There were 224 households, out of which 16.5% had children under the age of 18 living with them, 46.0% were married couples living together, 7.6% had a female householder with no husband present, and 42.9% were non-families. 39.7% of all households were made up of individuals, and 23.7% had someone living alone who was 65 years of age or older. The average household size was 2.02 and the average family size was 2.69.

In the city, the population was spread out, with 15.0% under the age of 18, 5.5% from 18 to 24, 24.1% from 25 to 44, 33.8% from 45 to 64, and 21.5% who were 65 years of age or older. The median age was 48 years. For every 100 females, there were 85.2 males. For every 100 females age 18 and over, there were 87.3 males.

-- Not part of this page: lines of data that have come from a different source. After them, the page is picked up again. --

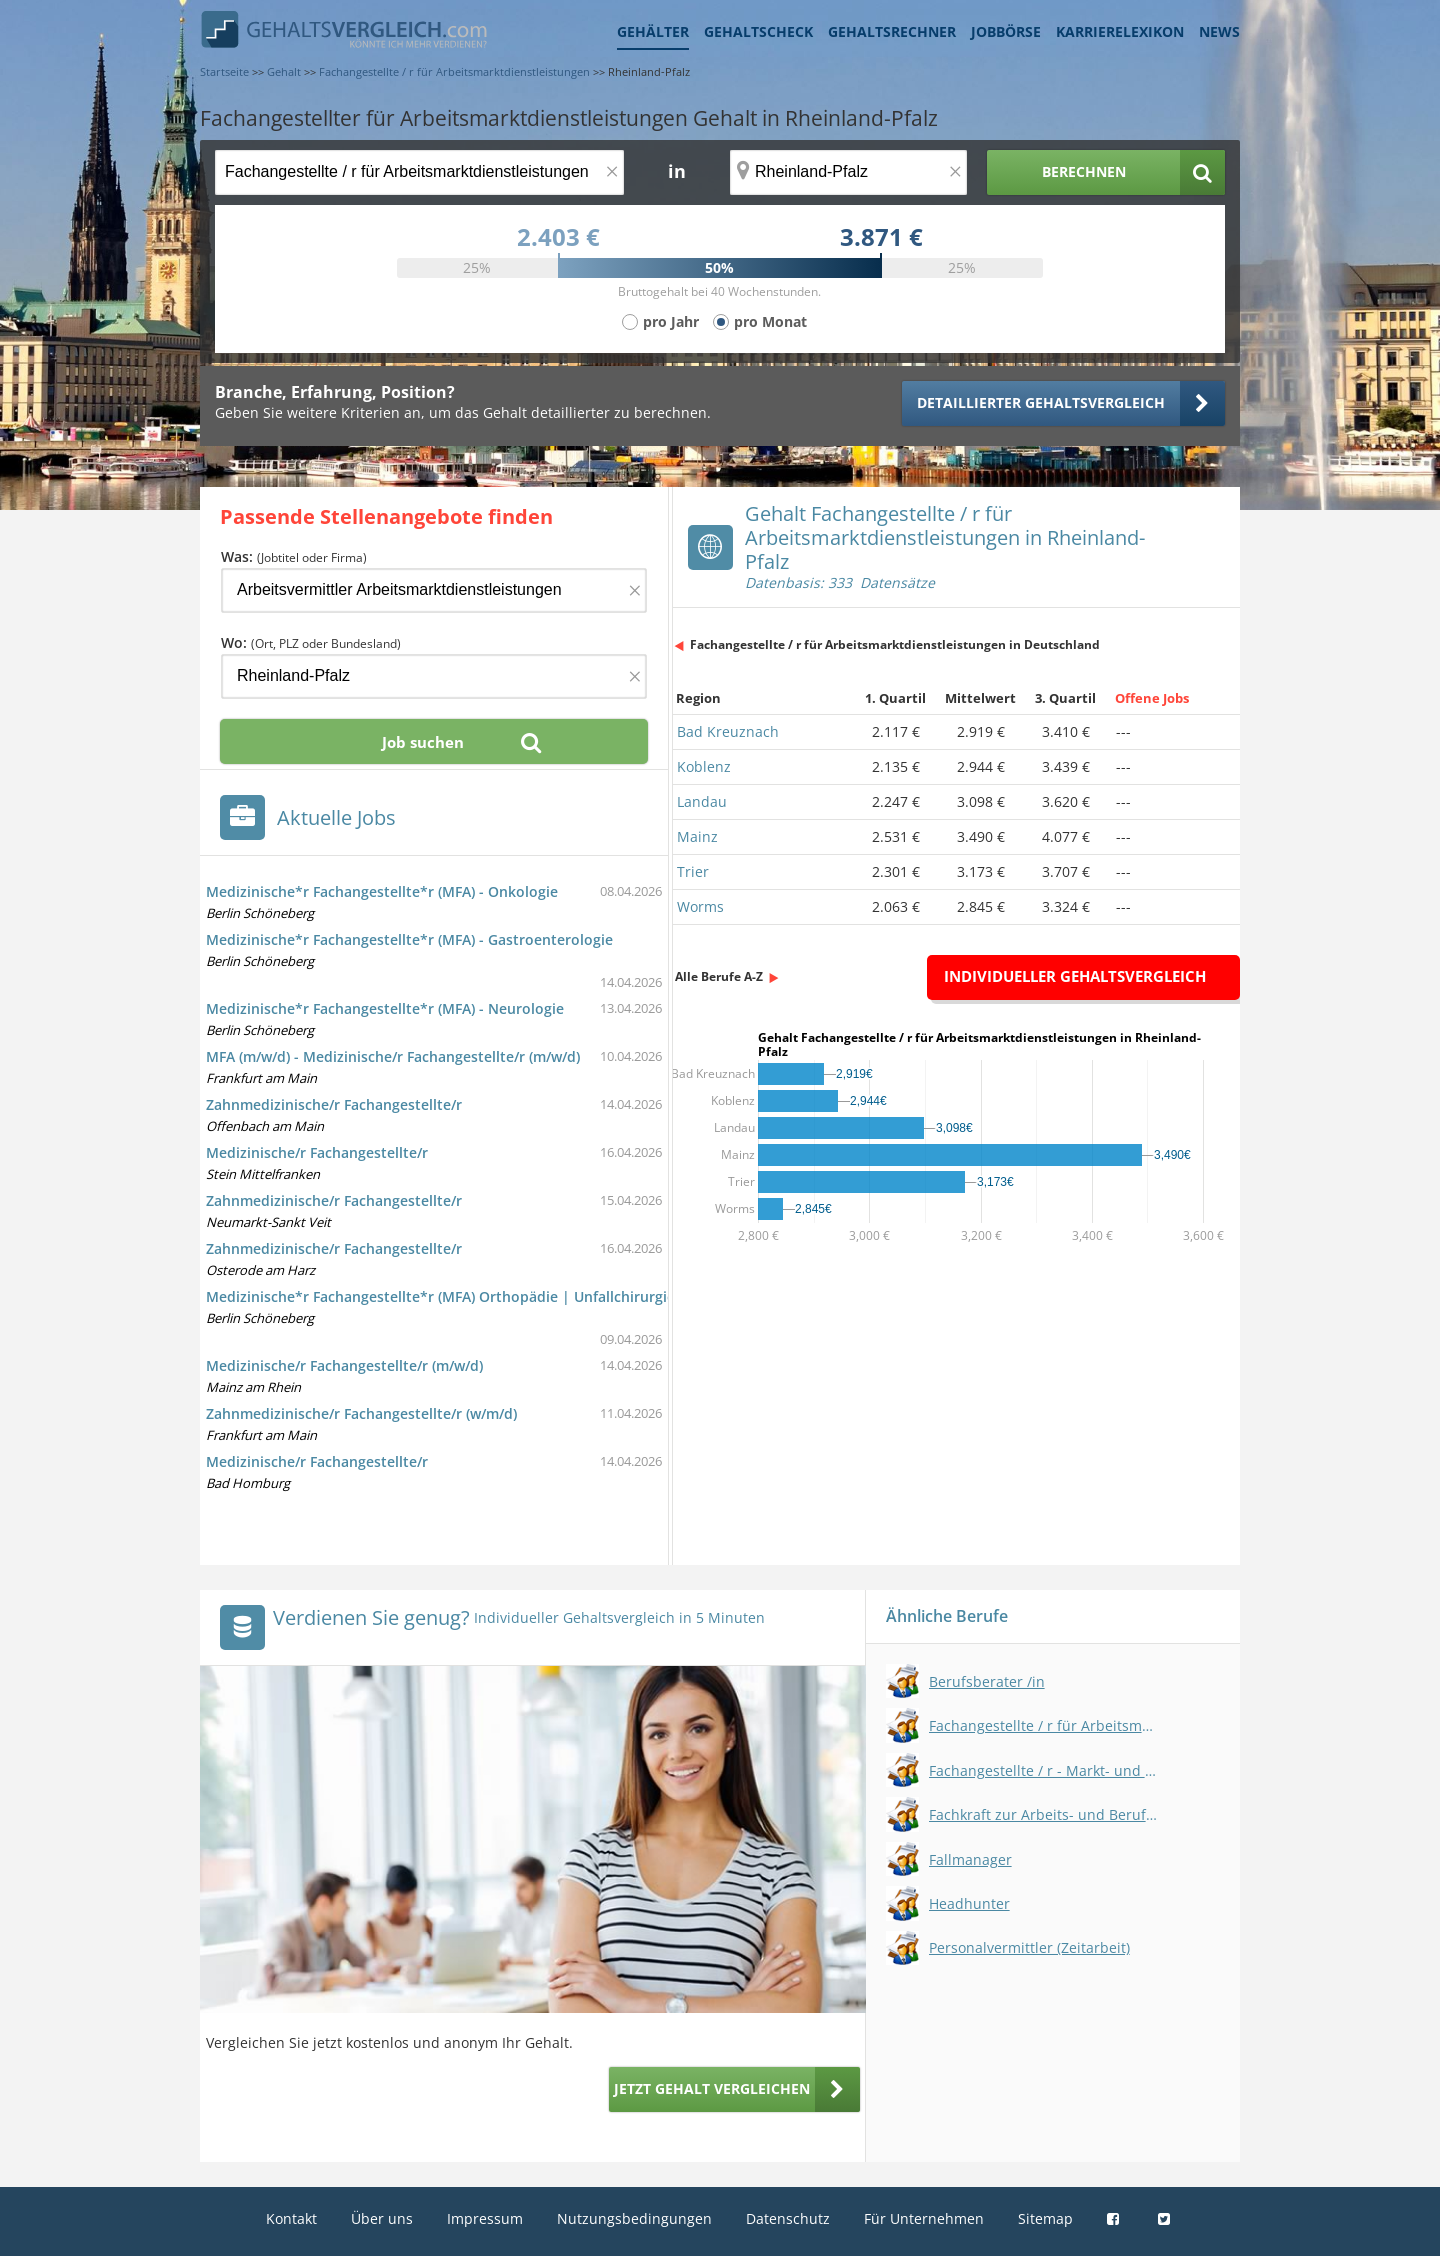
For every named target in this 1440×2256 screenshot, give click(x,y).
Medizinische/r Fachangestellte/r (317, 1152)
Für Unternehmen (924, 2218)
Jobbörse (1006, 31)
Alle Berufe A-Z (719, 976)
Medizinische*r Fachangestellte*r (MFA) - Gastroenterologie (409, 939)
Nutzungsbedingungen (634, 2218)
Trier (693, 871)
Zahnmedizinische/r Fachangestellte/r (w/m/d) (361, 1413)
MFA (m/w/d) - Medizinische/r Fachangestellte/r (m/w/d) (393, 1056)
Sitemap (1045, 2218)
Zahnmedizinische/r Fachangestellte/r (334, 1104)
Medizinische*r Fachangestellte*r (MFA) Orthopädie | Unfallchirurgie (440, 1296)
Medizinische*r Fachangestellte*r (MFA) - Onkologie (382, 891)
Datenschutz (788, 2218)
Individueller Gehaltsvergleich (1075, 976)
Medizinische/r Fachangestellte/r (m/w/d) (344, 1365)
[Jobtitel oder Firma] (434, 590)
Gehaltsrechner (892, 31)
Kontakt (291, 2218)
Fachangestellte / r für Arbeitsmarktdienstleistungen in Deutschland (895, 644)
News (1219, 31)
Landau (702, 801)
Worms (700, 906)
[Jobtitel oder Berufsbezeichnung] (419, 172)
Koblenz (704, 766)
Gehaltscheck (758, 31)
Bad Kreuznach (728, 731)
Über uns (382, 2218)
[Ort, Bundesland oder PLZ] (849, 172)
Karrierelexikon (1120, 31)
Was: (294, 556)
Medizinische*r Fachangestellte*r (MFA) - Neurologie (385, 1008)
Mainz (697, 836)
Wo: (311, 642)
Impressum (485, 2218)
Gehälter (653, 31)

The median income for a household in the city was $22,443, and the median income for a family was $25,417. Males had a median income of $27,188 versus $14,886 for females. The per capita income for the city was $14,918. About 13.8% of families and 13.7% of the population were below the poverty line, including 19.1% of those under age 18 and 11.5% of those age 65 or over.